After weeks of attempted hackings, Miller found what he had been searching for: a “zero day,” a vulnerability in the software that has never been made public and for which there is no known fix. The door was open, and Miller was about to walk through.
The words “zero day” strike fear in military, intelligence and corporate leaders. The term is used by hackers and security specialists to describe a flaw discovered for the first time by a hacker that can be exploited to break into a system.
In recent years, there has been one stunning revelation after the next about how such unknown vulnerabilities were used to break into systems that were assumed to be secure.
One came in 2009, targeting Google, Northrop Grumman, Dow Chemical and hundreds of other firms. Hackers from China took advantage of a flaw in Microsoft’s Internet Explorer browser and used it to penetrate the targeted computer systems. Over several months, the hackers siphoned off oceans of data, including the source code that runs Google’s systems.
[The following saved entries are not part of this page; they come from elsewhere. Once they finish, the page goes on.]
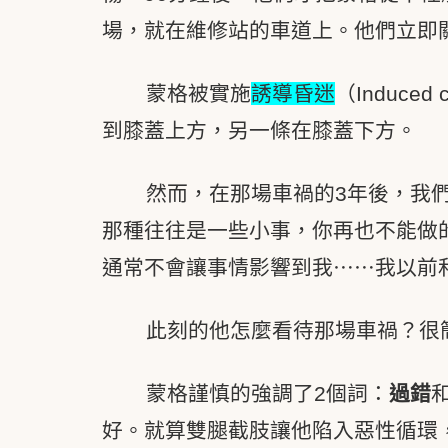
場，就在維修站的車道上。他們立即
蒙格被實施
誘導昏迷
（Induc
到膝蓋上方，另一條在膝蓋下方。
然而，在那場車禍的3年後，我
那種往往是一些小事，你再也不能做
通常不會讓事情影響到我⋯⋯我以前
此刻的他怎麼看待那場車禍？很
蒙格謹慎的強調了2個詞：
過錯
好。就算雙腿截肢讓他陷入惡性循環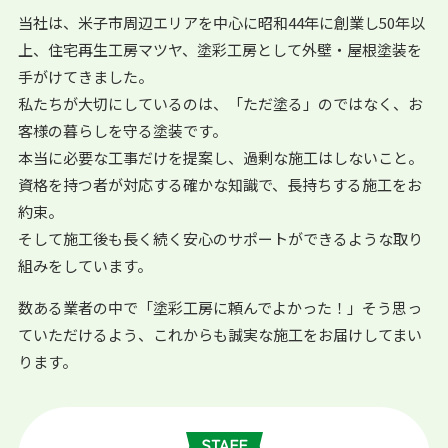
当社は、米子市周辺エリアを中心に昭和44年に創業し50年以
上、住宅再生工房マツヤ、塗彩工房として外壁・屋根塗装を
手がけてきました。
私たちが大切にしているのは、「ただ塗る」のではなく、お
客様の暮らしを守る塗装です。
本当に必要な工事だけを提案し、過剰な施工はしないこと。
資格を持つ者が対応する確かな知識で、長持ちする施工をお
約束。
そして施工後も長く続く安心のサポートができるような取り
組みをしています。
数ある業者の中で「塗彩工房に頼んでよかった！」そう思っ
ていただけるよう、これからも誠実な施工をお届けしてまい
ります。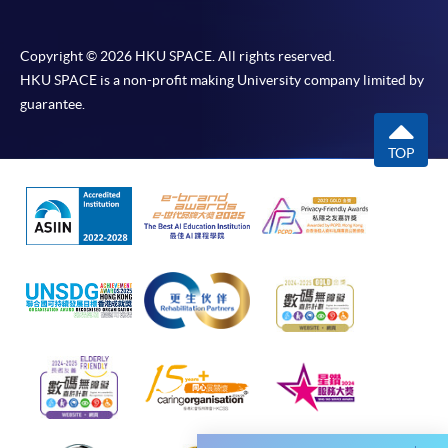
交下期學費的學員，提供網上服務，如學員就讀的課
程設有此服務，課程負責人會通知學員有關程序。
Copyright © 2026 HKU SPACE. All rights reserved.
網上支付可通過「繳費靈」(PPS) (不適用於手機)、
HKU SPACE is a non-profit making University company limited by
VISA 或 Mastercard、「微信支付」(Online WeChat
guarantee.
Pay) 、「支付寶」(Online Alipay) 或 「轉數快」(FPS)
繳付學費。
TOP
親身報名/郵遞
報讀新課程
凡以「先到先得」為取錄方式的課程，請填妥
SF26報名表，親往
報名中心
或以郵遞方式連同學
費以及所需證明文件呈交。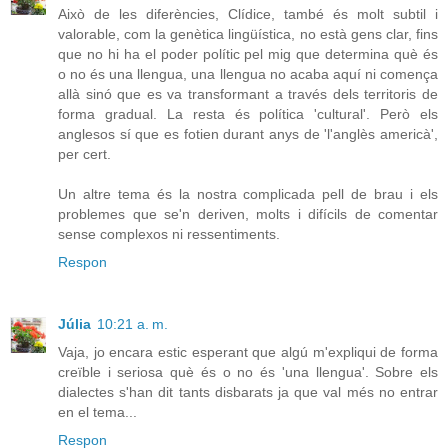
Això de les diferències, Clídice, també és molt subtil i
valorable, com la genètica lingüística, no està gens clar, fins
que no hi ha el poder polític pel mig que determina què és
o no és una llengua, una llengua no acaba aquí ni comença
allà sinó que es va transformant a través dels territoris de
forma gradual. La resta és política 'cultural'. Però els
anglesos sí que es fotien durant anys de 'l'anglès americà',
per cert.
Un altre tema és la nostra complicada pell de brau i els
problemes que se'n deriven, molts i difícils de comentar
sense complexos ni ressentiments.
Respon
Júlia
10:21 a. m.
Vaja, jo encara estic esperant que algú m'expliqui de forma
creïble i seriosa què és o no és 'una llengua'. Sobre els
dialectes s'han dit tants disbarats ja que val més no entrar
en el tema...
Respon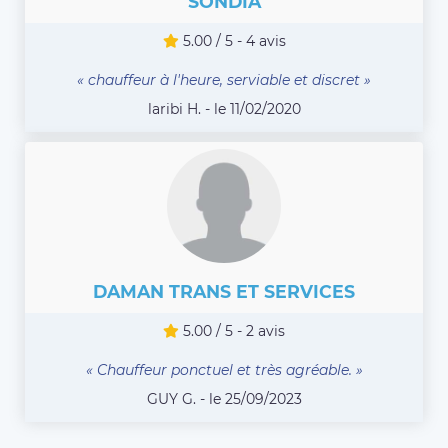
SONDIA
5.00 / 5 - 4 avis
« chauffeur à l'heure, serviable et discret »
laribi H. - le 11/02/2020
DAMAN TRANS ET SERVICES
5.00 / 5 - 2 avis
« Chauffeur ponctuel et très agréable. »
GUY G. - le 25/09/2023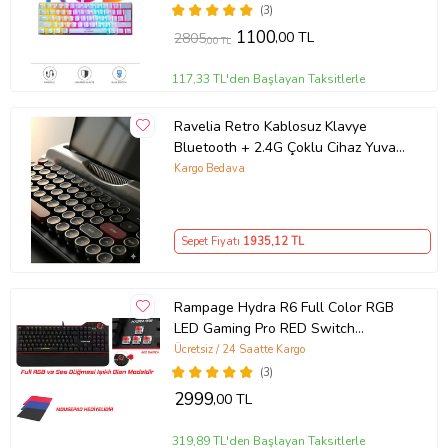
(3)
1100
,00 TL
2805
,00 TL
117,33 TL'den Başlayan Taksitlerle
Ravelia Retro Kablosuz Klavye
Bluetooth + 2.4G Çoklu Cihaz Yuvalı
Pembe Siyah
Kargo Bedava
Sepet Fiyatı
1935
,12 TL
Rampage Hydra R6 Full Color RGB
LED Gaming Pro RED Switch
Aluminy
Ücretsiz / 24 Saatte Kargo
(3)
2999
,00 TL
319,89 TL'den Başlayan Taksitlerle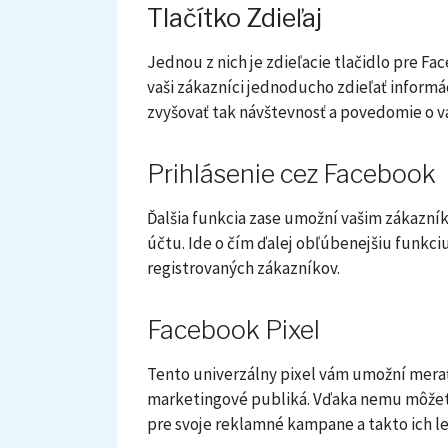
Tlačítko Zdieľaj
Jednou z nich je zdieľacie tlačidlo pre F
vaši zákazníci jednoducho zdieľať informá
zvyšovať tak návštevnosť a povedomie o 
Prihlásenie cez Facebook
Ďalšia funkcia zase umožní vašim zákazní
účtu. Ide o čím ďalej obľúbenejšiu funkciu
registrovaných zákazníkov.
Facebook Pixel
Tento univerzálny pixel vám umožní merať k
marketingové publiká. Vďaka nemu môžete
pre svoje reklamné kampane a takto ich l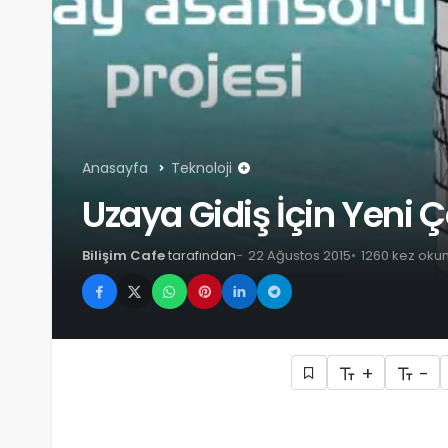
Anasayfa
Teknoloji
Uzaya Gidiş İçin Yeni
Bilişim Cafe
tarafından
22 Ağustos 2015
1260 kez oku
+
-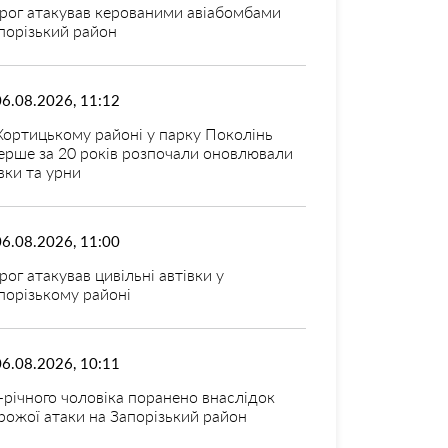
рог атакував керованими авіабомбами
порізький район
06.08.2026, 11:12
Хортицькому районі у парку Поколінь
ерше за 20 років розпочали оновлювали
вки та урни
06.08.2026, 11:00
рог атакував цивільні автівки у
порізькому районі
06.08.2026, 10:11
-річного чоловіка поранено внаслідок
рожої атаки на Запорізький район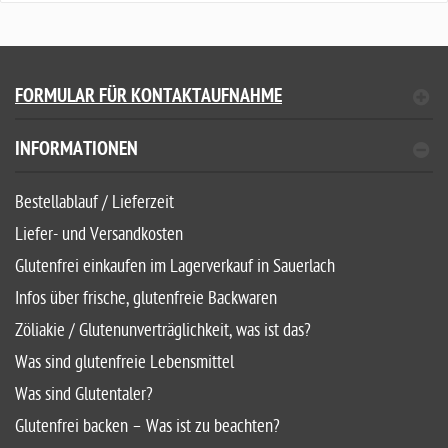
FORMULAR FÜR KONTAKTAUFNAHME
INFORMATIONEN
Bestellablauf / Lieferzeit
Liefer- und Versandkosten
Glutenfrei einkaufen im Lagerverkauf in Sauerlach
Infos über frische, glutenfreie Backwaren
Zöliakie / Glutenunverträglichkeit, was ist das?
Was sind glutenfreie Lebensmittel
Was sind Glutentaler?
Glutenfrei backen – Was ist zu beachten?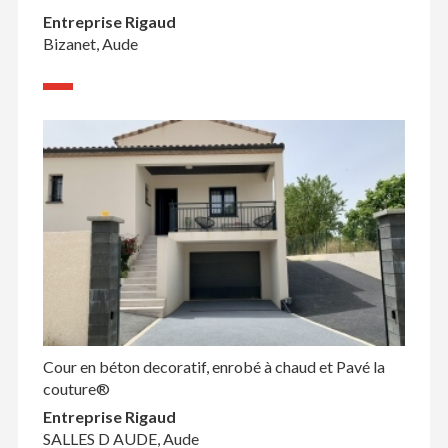
Entreprise Rigaud
Bizanet, Aude
Cour en béton decoratif, enrobé à chaud et Pavé la
couture®
Entreprise Rigaud
SALLES D AUDE, Aude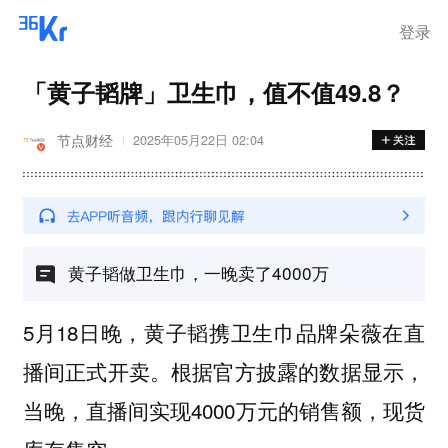
登录
「黄子韬牌」卫生巾，值不值49.8？
节点财经
2025年05月22日 02:04
黄子韬做卫生巾，一晚卖了4000万
5月18日晚，黄子韬携卫生巾品牌朵薇在直
播间正式开卖。根据官方披露的数据显示，
当晚，直播间实现4000万元的销售额，现货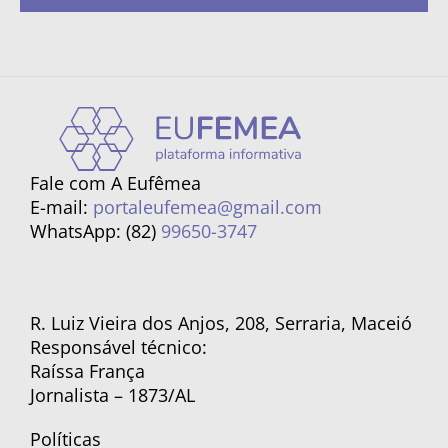
Fale com A Eufêmea
E-mail:
portaleufemea@gmail.com
WhatsApp: (82)
99650-3747
R. Luiz Vieira dos Anjos, 208, Serraria, Maceió
Responsável técnico:
Raíssa França
Jornalista – 1873/AL
Políticas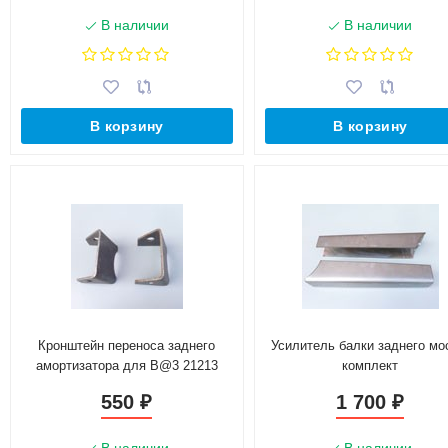
В наличии
В наличии
В корзину
В корзину
Кронштейн переноса заднего
Усилитель балки заднего мо
амортизатора для B@3 21213
комплект
550
1 700
₽
₽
Another attack last year took aim at cybersecurity giant RSA, which protects most of the Fortune 500 companies. That vulnerability involved Microsoft Excel, a spreadsheet program. The outcome was the same: A zero-day exploit enabled hackers to secretly infiltrate RSA’s computers and crack the security it sold. The firm had to pay $66 million in the following months to remediate client problems.
The most sensational zero-day attack became public in the summer of 2010. It occurred at Iran’s nuclear processing facility in Natanz. Known as Stuxnet, the attack involved a computer “worm” — a kind of code designed to move throughout the Internet while replicating itself. Last week, the New York Times reported that President Barack Obama had approved the operation as part of a secret U.S.-Israeli cyber-war campaign against Iran begun under the Bush administration.